Are we underusing aldosterone antagonists in congestive heart failure patients?

Originally published in Insidermedicine

Less-than one third of eligible patients being discharged from hospital with heart failure are being prescribed guideline-recommended treatment, even though the hospitals are participating in a program aimed at improving compliance with treatment guidelines, according to research published in the latest issue of the Journal of the American Medical Association.

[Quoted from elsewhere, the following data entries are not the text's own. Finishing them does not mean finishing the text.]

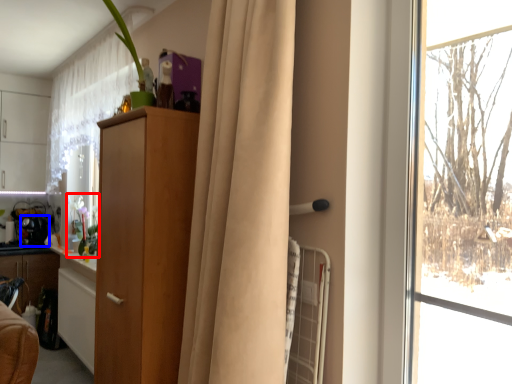 Question: Which of the following is the farthest to the observer, floral arrangement (highlighted by a red box) or appliance (highlighted by a blue box)?

Choices:
 (A) floral arrangement
 (B) appliance

Answer: (B) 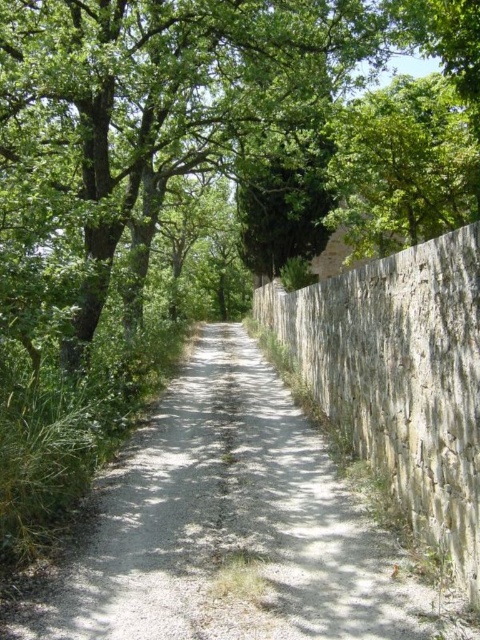 You are standing on the gray gravel path at center and want to walk towards the green leafy tree at center. Which direction should you move to reach it?

The green leafy tree at center is to the left of the gray gravel path at center, so you should move to your left to reach it.

You are standing on the gray gravel path at center and want to reach the green leafy tree at center. Can you walk straight ahead without any obstacles?

The green leafy tree at center is taller than the gray gravel path at center, so yes, you can walk straight ahead without any obstacles since the tree does not block the path. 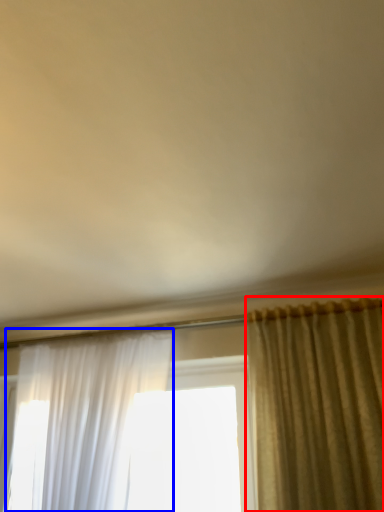 Question: Which object appears closest to the camera in this image, curtain (highlighted by a red box) or curtain (highlighted by a blue box)?

Choices:
 (A) curtain
 (B) curtain

Answer: (A)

Here is some information about heart failure:

• It is a condition in which the heart is unable to pump enough blood to satisfy the body’s needs

• It can often be treated but not cured

• In eligible patients with heart failure, use of drugs called aldosterone antagonists can improve health and reduce the risk of death

Researchers from the Cleveland Clinic observed the treatment given to over 40,000 patients with heart failure who were discharged from one of 241 hospitals that were participating in the Get With The Guidelines–heart failure quality improvement registry. This registry is designed to improve adherence to treatment guidelines for heart failure.

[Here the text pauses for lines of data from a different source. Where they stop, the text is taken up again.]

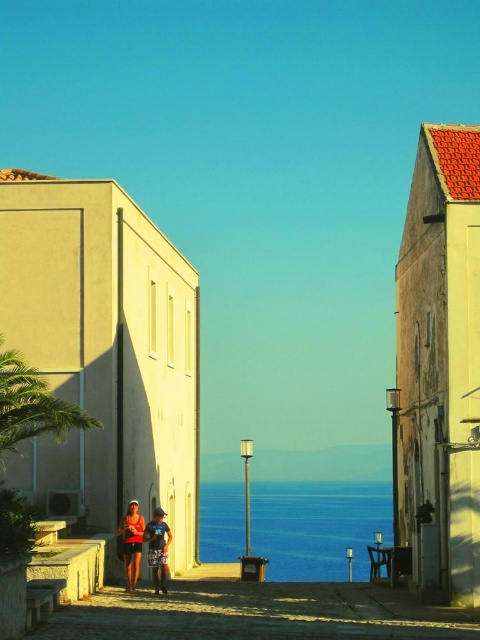 Question: Which object is the closest to the matte orange tank top at center?

Choices:
 (A) blue water at center
 (B) blue denim shorts at center
 (C) matte orange shorts at center

Answer: (C)

Question: Considering the relative positions of matte orange tank top at center and blue denim shorts at center in the image provided, where is matte orange tank top at center located with respect to blue denim shorts at center?

Choices:
 (A) left
 (B) right

Answer: (A)

Question: Can you confirm if matte orange shorts at center is bigger than blue denim shorts at center?

Choices:
 (A) yes
 (B) no

Answer: (A)

Question: Can you confirm if matte orange tank top at center is positioned below blue denim shorts at center?

Choices:
 (A) no
 (B) yes

Answer: (A)

Question: Which point is closer to the camera?

Choices:
 (A) blue denim shorts at center
 (B) matte orange shorts at center
 (C) matte orange tank top at center

Answer: (B)

Question: Which object is positioned closest to the blue denim shorts at center?

Choices:
 (A) blue water at center
 (B) matte orange shorts at center
 (C) matte orange tank top at center

Answer: (B) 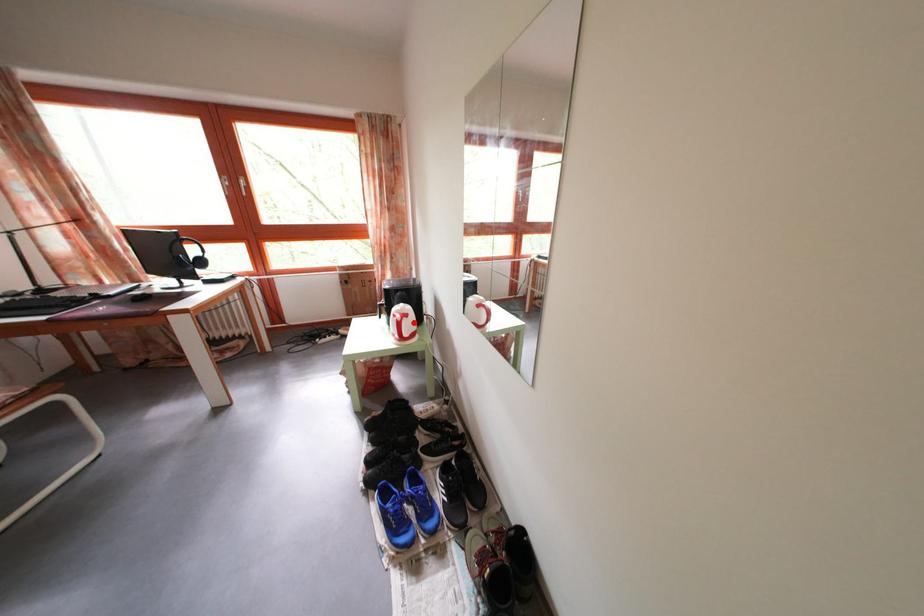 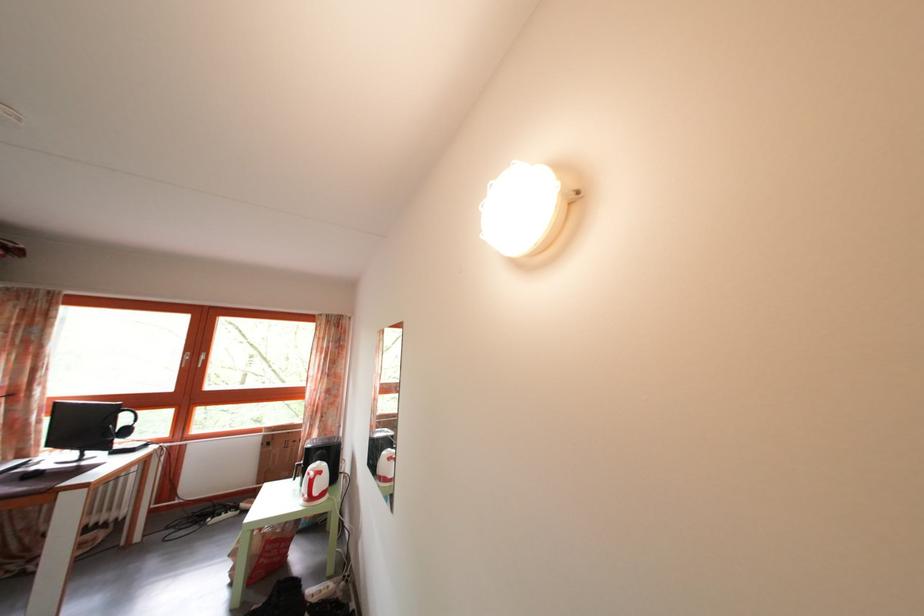 Question: I am providing you with two images of the same scene from different viewpoints. Image1 has a red point marked. In image2, the corresponding 3D location appears at what relative position? Reply with the corresponding letter.

Choices:
 (A) Closer
 (B) Farther

Answer: (B) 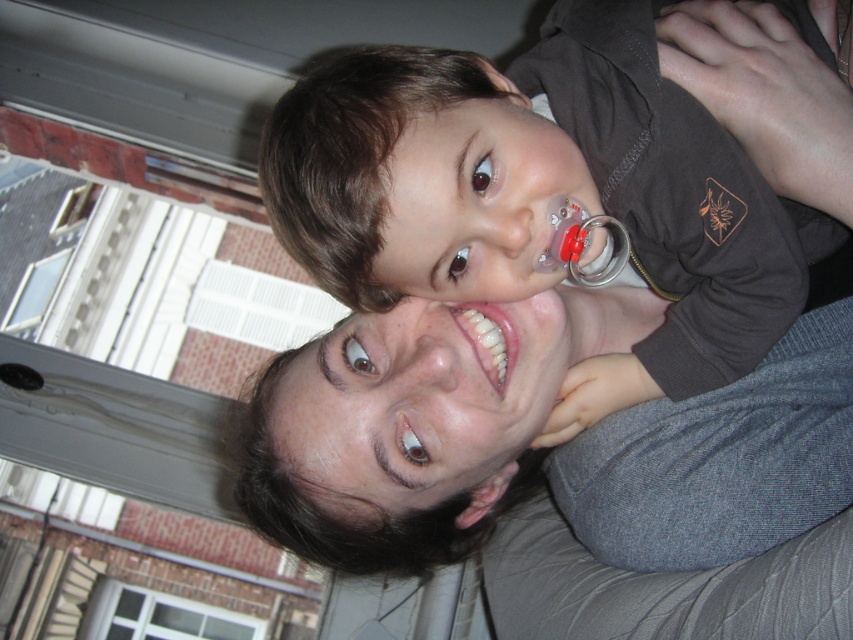 Does matte brown shirt at upper center appear over white glossy teeth at center?

Yes, matte brown shirt at upper center is above white glossy teeth at center.

What do you see at coordinates (541, 195) in the screenshot?
I see `matte brown shirt at upper center` at bounding box center [541, 195].

Image resolution: width=853 pixels, height=640 pixels. Identify the location of matte brown shirt at upper center. (541, 195).

Is point (268, 211) positioned in front of point (660, 442)?

Yes.

Is the position of matte brown shirt at upper center more distant than that of smooth gray sweater at center?

No, it is not.

Between point (457, 122) and point (268, 531), which one is positioned behind?

The point (268, 531) is behind.

Locate an element on the screen. matte brown shirt at upper center is located at coordinates (541, 195).

Image resolution: width=853 pixels, height=640 pixels. Describe the element at coordinates (376, 452) in the screenshot. I see `smooth gray sweater at center` at that location.

Between point (701, 486) and point (466, 332), which one is positioned in front?

Positioned in front is point (701, 486).

Which is behind, point (422, 566) or point (508, 326)?

Point (422, 566)

You are a GUI agent. You are given a task and a screenshot of the screen. Output one action in this format:
    pyautogui.click(x=<x>, y=<y>)
    Task: Click on the smooth gray sweater at center
    Image resolution: width=853 pixels, height=640 pixels.
    Given the screenshot: What is the action you would take?
    pyautogui.click(x=376, y=452)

More than 12,500 of the patients were eligible to receive aldosterone antagonists, based on guidelines, but only 32.5% of these patients actually received them. Eligible patients were more likely to receive this therapy if they were older, African American, or had a higher systolic blood pressure. They were also more likely to receive this treatment if they had a history of depression, kidney problems, or use of a pacemaker or implantable cardioverter defibrillator (ICD). Use of aldosterone antagonists among patients who were inappropriate for this treatment was rare.

Today’s research demonstrates that aldosterone antagonists are being underused in heart failure patients, even among hospitals participating in programs aimed at improving their compliance with treatment guidelines for heart failure.